%%

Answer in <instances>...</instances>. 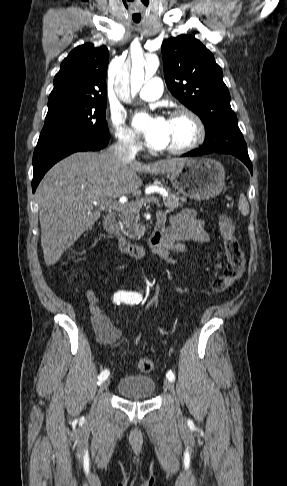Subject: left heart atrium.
I'll use <instances>...</instances> for the list:
<instances>
[{"label":"left heart atrium","mask_w":287,"mask_h":486,"mask_svg":"<svg viewBox=\"0 0 287 486\" xmlns=\"http://www.w3.org/2000/svg\"><path fill=\"white\" fill-rule=\"evenodd\" d=\"M133 126L149 147L154 149L164 148L168 129L167 119L141 112L133 118Z\"/></svg>","instance_id":"39dd6f15"}]
</instances>
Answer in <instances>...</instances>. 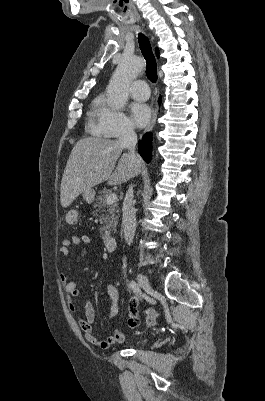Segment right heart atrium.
Returning a JSON list of instances; mask_svg holds the SVG:
<instances>
[{
    "label": "right heart atrium",
    "mask_w": 265,
    "mask_h": 401,
    "mask_svg": "<svg viewBox=\"0 0 265 401\" xmlns=\"http://www.w3.org/2000/svg\"><path fill=\"white\" fill-rule=\"evenodd\" d=\"M96 126L105 135L115 138H125L134 133V125L119 109L103 100L99 114L96 116Z\"/></svg>",
    "instance_id": "right-heart-atrium-1"
}]
</instances>
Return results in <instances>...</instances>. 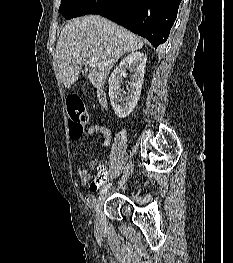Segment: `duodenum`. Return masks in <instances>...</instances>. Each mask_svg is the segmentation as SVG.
Instances as JSON below:
<instances>
[{"instance_id": "410a0bca", "label": "duodenum", "mask_w": 233, "mask_h": 263, "mask_svg": "<svg viewBox=\"0 0 233 263\" xmlns=\"http://www.w3.org/2000/svg\"><path fill=\"white\" fill-rule=\"evenodd\" d=\"M97 98L101 106H106V95L101 89L97 91Z\"/></svg>"}]
</instances>
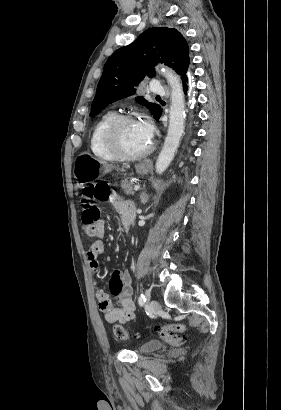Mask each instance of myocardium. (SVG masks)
Here are the masks:
<instances>
[{
    "instance_id": "1",
    "label": "myocardium",
    "mask_w": 281,
    "mask_h": 410,
    "mask_svg": "<svg viewBox=\"0 0 281 410\" xmlns=\"http://www.w3.org/2000/svg\"><path fill=\"white\" fill-rule=\"evenodd\" d=\"M129 121H135L134 118L130 115L126 114H121L117 115L107 126L105 132H104V143L107 147V149L113 153L118 159L122 160H135V159H140L148 154L151 153L153 150V144L150 143L149 146L136 153H130L127 152L119 143L118 137H117V132L120 127V125L124 122H129Z\"/></svg>"
}]
</instances>
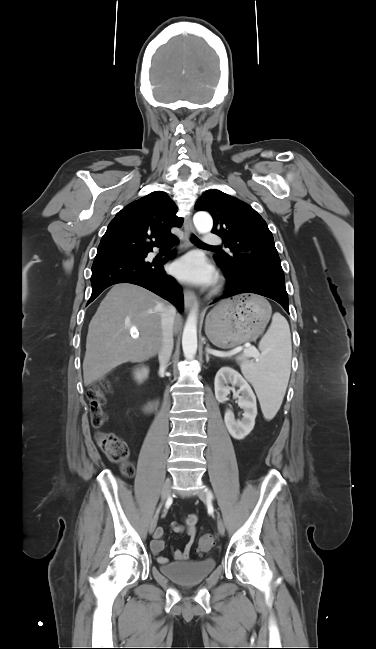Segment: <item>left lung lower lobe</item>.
<instances>
[{
  "mask_svg": "<svg viewBox=\"0 0 376 649\" xmlns=\"http://www.w3.org/2000/svg\"><path fill=\"white\" fill-rule=\"evenodd\" d=\"M219 266L227 278V289L219 299L242 293H254L275 300L289 314L284 278L261 268L248 267L243 269L241 275H237L231 269Z\"/></svg>",
  "mask_w": 376,
  "mask_h": 649,
  "instance_id": "obj_1",
  "label": "left lung lower lobe"
}]
</instances>
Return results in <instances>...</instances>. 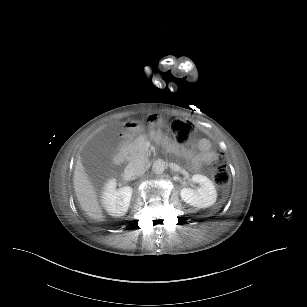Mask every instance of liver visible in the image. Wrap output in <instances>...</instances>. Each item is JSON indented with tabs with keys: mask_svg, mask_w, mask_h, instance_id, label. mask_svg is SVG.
Masks as SVG:
<instances>
[{
	"mask_svg": "<svg viewBox=\"0 0 307 307\" xmlns=\"http://www.w3.org/2000/svg\"><path fill=\"white\" fill-rule=\"evenodd\" d=\"M73 183L82 210L92 219L98 222L104 221V215L99 205L97 193L84 170L81 159H78L76 162Z\"/></svg>",
	"mask_w": 307,
	"mask_h": 307,
	"instance_id": "liver-1",
	"label": "liver"
}]
</instances>
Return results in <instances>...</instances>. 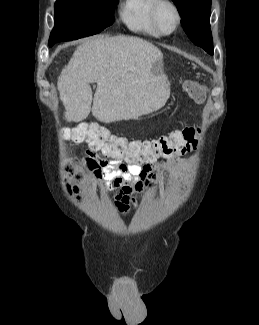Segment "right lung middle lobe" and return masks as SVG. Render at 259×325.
<instances>
[{
    "instance_id": "obj_1",
    "label": "right lung middle lobe",
    "mask_w": 259,
    "mask_h": 325,
    "mask_svg": "<svg viewBox=\"0 0 259 325\" xmlns=\"http://www.w3.org/2000/svg\"><path fill=\"white\" fill-rule=\"evenodd\" d=\"M119 0H57L49 46L99 33L114 21Z\"/></svg>"
}]
</instances>
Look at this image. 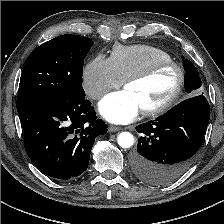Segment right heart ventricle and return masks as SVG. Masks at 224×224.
<instances>
[{"mask_svg": "<svg viewBox=\"0 0 224 224\" xmlns=\"http://www.w3.org/2000/svg\"><path fill=\"white\" fill-rule=\"evenodd\" d=\"M115 71L122 81L141 72L153 63L171 61V55L154 46L137 44L116 46L110 56Z\"/></svg>", "mask_w": 224, "mask_h": 224, "instance_id": "right-heart-ventricle-1", "label": "right heart ventricle"}]
</instances>
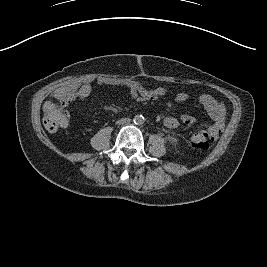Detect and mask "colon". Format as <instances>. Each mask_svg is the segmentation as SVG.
<instances>
[{
	"instance_id": "1",
	"label": "colon",
	"mask_w": 267,
	"mask_h": 267,
	"mask_svg": "<svg viewBox=\"0 0 267 267\" xmlns=\"http://www.w3.org/2000/svg\"><path fill=\"white\" fill-rule=\"evenodd\" d=\"M42 113L44 126L49 131H57L68 123L66 112L56 102H45L42 107ZM212 141L213 138L205 132H197L191 139L192 146L199 150H207Z\"/></svg>"
}]
</instances>
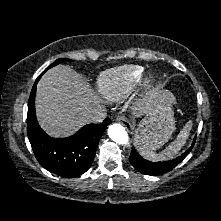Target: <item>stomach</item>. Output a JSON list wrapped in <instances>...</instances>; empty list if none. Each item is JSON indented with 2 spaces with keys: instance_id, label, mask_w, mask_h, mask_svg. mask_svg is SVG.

%%

**EXERCISE PROMPT:** In the records above, find the line with "Detect and mask" and copy from it through the last line exactly, without the pictures.

**RESPONSE BELOW:**
Detect and mask "colon". Format as <instances>. Each mask_svg is the segmentation as SVG.
<instances>
[{
	"instance_id": "1",
	"label": "colon",
	"mask_w": 267,
	"mask_h": 267,
	"mask_svg": "<svg viewBox=\"0 0 267 267\" xmlns=\"http://www.w3.org/2000/svg\"><path fill=\"white\" fill-rule=\"evenodd\" d=\"M42 113L44 126L49 131H57L68 123L66 112L56 102H45L42 107ZM212 141L213 138L205 132H197L191 139L192 146L199 150H207Z\"/></svg>"
}]
</instances>
Target: <item>stomach</item>. Output a JSON list wrapped in <instances>...</instances>; empty list if none. Each item is JSON indented with 2 spaces with keys: instance_id, label, mask_w, mask_h, mask_svg. mask_svg is SVG.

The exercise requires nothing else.